INDIAN cardamom prices are likely to decline about 10% by the middle of March as both domestic and export demand retreated in the face of a sharp spike in prices in the last few months, according to analysts and traders.
N Ranganath, manager, Kerala Cardamom Processing & Marketing Company, said:
“The prices have been rising continuously. It’s not an essential food…people have stopped buying.”
Kerala accounts for 70% of India’s total production followed by Karnataka and Tamil Nadu.
Kunal Shah, an analyst with Motilal Oswal Commodities Broker, told news agency Reuters: “Prices are unlikely to sustain at such high level…it is likely to come down to Rs620 ($15.58)to Rs630 within a month.”
Cardamom prices rose by 40% in the last four months to Rs700 per kg on a decline in production on lower acreage.
Production in 2007/08 is expected at about 7,700 tonnes, down from an earlier estimate of 9,700 tonnes on falling acreage, said a Spices Board official on Tuesday. Last year’s output was 11,300 tonnes. The area under cultivation in 2007/08 fell to 69,300 hectares (171,200 acres) from 73,200 hectares a year ago, the official said.

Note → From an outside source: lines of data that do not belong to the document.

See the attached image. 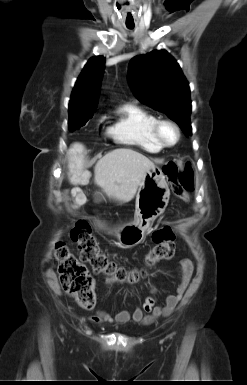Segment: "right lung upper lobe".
<instances>
[{
  "instance_id": "1",
  "label": "right lung upper lobe",
  "mask_w": 247,
  "mask_h": 385,
  "mask_svg": "<svg viewBox=\"0 0 247 385\" xmlns=\"http://www.w3.org/2000/svg\"><path fill=\"white\" fill-rule=\"evenodd\" d=\"M104 63L103 56L92 57L87 62L74 86L69 111L96 109Z\"/></svg>"
}]
</instances>
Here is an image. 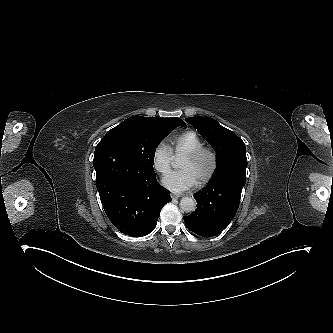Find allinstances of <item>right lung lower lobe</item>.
I'll return each instance as SVG.
<instances>
[{
	"label": "right lung lower lobe",
	"instance_id": "1",
	"mask_svg": "<svg viewBox=\"0 0 333 333\" xmlns=\"http://www.w3.org/2000/svg\"><path fill=\"white\" fill-rule=\"evenodd\" d=\"M96 187L111 223L124 234L142 237L156 226L170 192L156 181L154 170L140 165L117 143L106 141L94 153Z\"/></svg>",
	"mask_w": 333,
	"mask_h": 333
}]
</instances>
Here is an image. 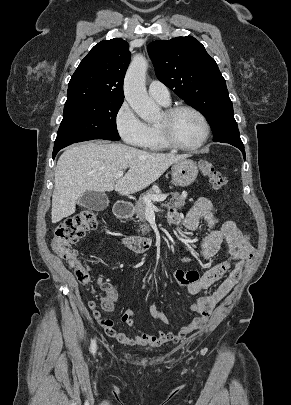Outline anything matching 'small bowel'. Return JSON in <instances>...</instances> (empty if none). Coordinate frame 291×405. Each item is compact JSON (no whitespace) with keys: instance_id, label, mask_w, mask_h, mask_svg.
Masks as SVG:
<instances>
[{"instance_id":"c3829d8e","label":"small bowel","mask_w":291,"mask_h":405,"mask_svg":"<svg viewBox=\"0 0 291 405\" xmlns=\"http://www.w3.org/2000/svg\"><path fill=\"white\" fill-rule=\"evenodd\" d=\"M168 216L172 223L181 225L187 231H195L199 227L201 218H204L209 228V233L200 239V256L206 259L211 258L226 244L232 257V261L213 266L196 282L188 285V293L196 295L201 291H206L227 272H229L228 277L220 284L215 292L212 294L205 293L196 303L192 304L191 310L197 313L198 316L189 325L181 328L178 332L159 331L155 335L144 333L136 326L134 320L135 312L133 310H127L121 316V321L134 331L132 336L129 337L125 333L115 330L111 320L102 319L96 303L90 301L89 308L92 310L94 318L98 320L108 336L121 344H150L159 346L167 342L177 343L183 340L188 334L202 328L206 324L215 305L239 282L243 266L254 254V248L249 235L242 233L233 222L228 221L220 228L216 227L218 214L215 205L207 198H198L184 218H181L174 209L169 211ZM180 260L189 262L190 258L185 255H180ZM105 292L107 294V304L103 305L104 309L106 311H112L114 303L118 300L117 289L113 285L107 284L105 285ZM149 312L152 317L168 324L167 316L158 309L156 301L150 304Z\"/></svg>"}]
</instances>
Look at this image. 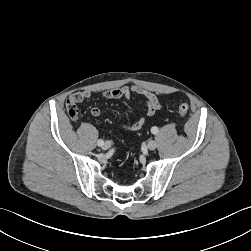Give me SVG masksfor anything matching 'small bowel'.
I'll use <instances>...</instances> for the list:
<instances>
[{
    "label": "small bowel",
    "instance_id": "c3829d8e",
    "mask_svg": "<svg viewBox=\"0 0 251 251\" xmlns=\"http://www.w3.org/2000/svg\"><path fill=\"white\" fill-rule=\"evenodd\" d=\"M137 94L145 100L146 108L144 116L140 117L135 122H120V127L125 131H138L146 123L147 118L152 117L157 111L161 109V104L157 96L142 88L135 85H126L119 88H114L103 93V97L106 99H121L130 98L132 95ZM92 93L89 91L76 92L67 98L66 105L68 112L70 109L76 111L77 118V104L81 103L85 99L91 98ZM90 113L93 117H99L101 115V110L98 106H93L90 109Z\"/></svg>",
    "mask_w": 251,
    "mask_h": 251
}]
</instances>
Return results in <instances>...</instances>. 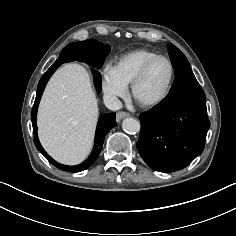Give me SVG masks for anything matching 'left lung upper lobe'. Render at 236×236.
<instances>
[{"label":"left lung upper lobe","mask_w":236,"mask_h":236,"mask_svg":"<svg viewBox=\"0 0 236 236\" xmlns=\"http://www.w3.org/2000/svg\"><path fill=\"white\" fill-rule=\"evenodd\" d=\"M168 51H169V55L172 60V63L175 67V75L186 70H191V67L189 65L187 58L176 46H174L173 44H169Z\"/></svg>","instance_id":"obj_1"}]
</instances>
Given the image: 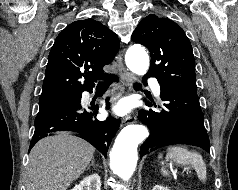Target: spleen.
<instances>
[{"label":"spleen","instance_id":"1","mask_svg":"<svg viewBox=\"0 0 238 190\" xmlns=\"http://www.w3.org/2000/svg\"><path fill=\"white\" fill-rule=\"evenodd\" d=\"M159 158H162V154H159ZM166 159L175 162L180 165H191L198 178L202 181H206V165L202 159V156L197 152L189 151L182 146H174L167 149ZM161 172L164 176H168V170L162 167Z\"/></svg>","mask_w":238,"mask_h":190}]
</instances>
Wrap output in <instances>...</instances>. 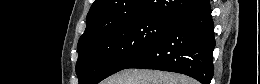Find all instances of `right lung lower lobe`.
<instances>
[{
    "label": "right lung lower lobe",
    "mask_w": 260,
    "mask_h": 84,
    "mask_svg": "<svg viewBox=\"0 0 260 84\" xmlns=\"http://www.w3.org/2000/svg\"><path fill=\"white\" fill-rule=\"evenodd\" d=\"M214 47L211 7L203 0L174 18L151 47L126 68L177 72L210 84Z\"/></svg>",
    "instance_id": "obj_1"
}]
</instances>
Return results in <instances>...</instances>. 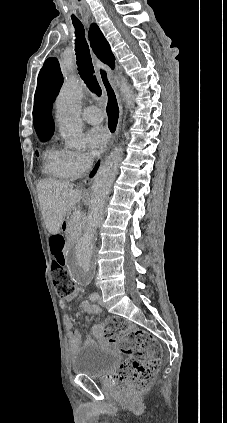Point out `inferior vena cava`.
Listing matches in <instances>:
<instances>
[{"label": "inferior vena cava", "mask_w": 227, "mask_h": 423, "mask_svg": "<svg viewBox=\"0 0 227 423\" xmlns=\"http://www.w3.org/2000/svg\"><path fill=\"white\" fill-rule=\"evenodd\" d=\"M84 162H85L87 168H90V166H92V164L94 162L93 156H90V154H85Z\"/></svg>", "instance_id": "602c4592"}]
</instances>
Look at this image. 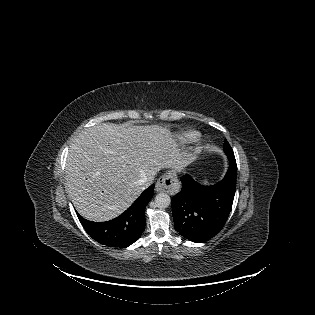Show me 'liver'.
<instances>
[{
  "label": "liver",
  "instance_id": "1",
  "mask_svg": "<svg viewBox=\"0 0 315 315\" xmlns=\"http://www.w3.org/2000/svg\"><path fill=\"white\" fill-rule=\"evenodd\" d=\"M185 163L165 127L102 123L82 131L70 145L65 187L84 218L108 221L136 200L145 178Z\"/></svg>",
  "mask_w": 315,
  "mask_h": 315
}]
</instances>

Thomas Koshy, director of Kottayam-based spice trader Allkoshys Spices, said
buyers had moved to the sidelines due to the arrival of low quality material from the latest crop as the season drew to a close. India harvests its cardamom crop between August and January.
Alex Mathews, an analyst with Geojit Financial Services, said: “Guatemala is offering at cheaper prices due to lower cost of production.”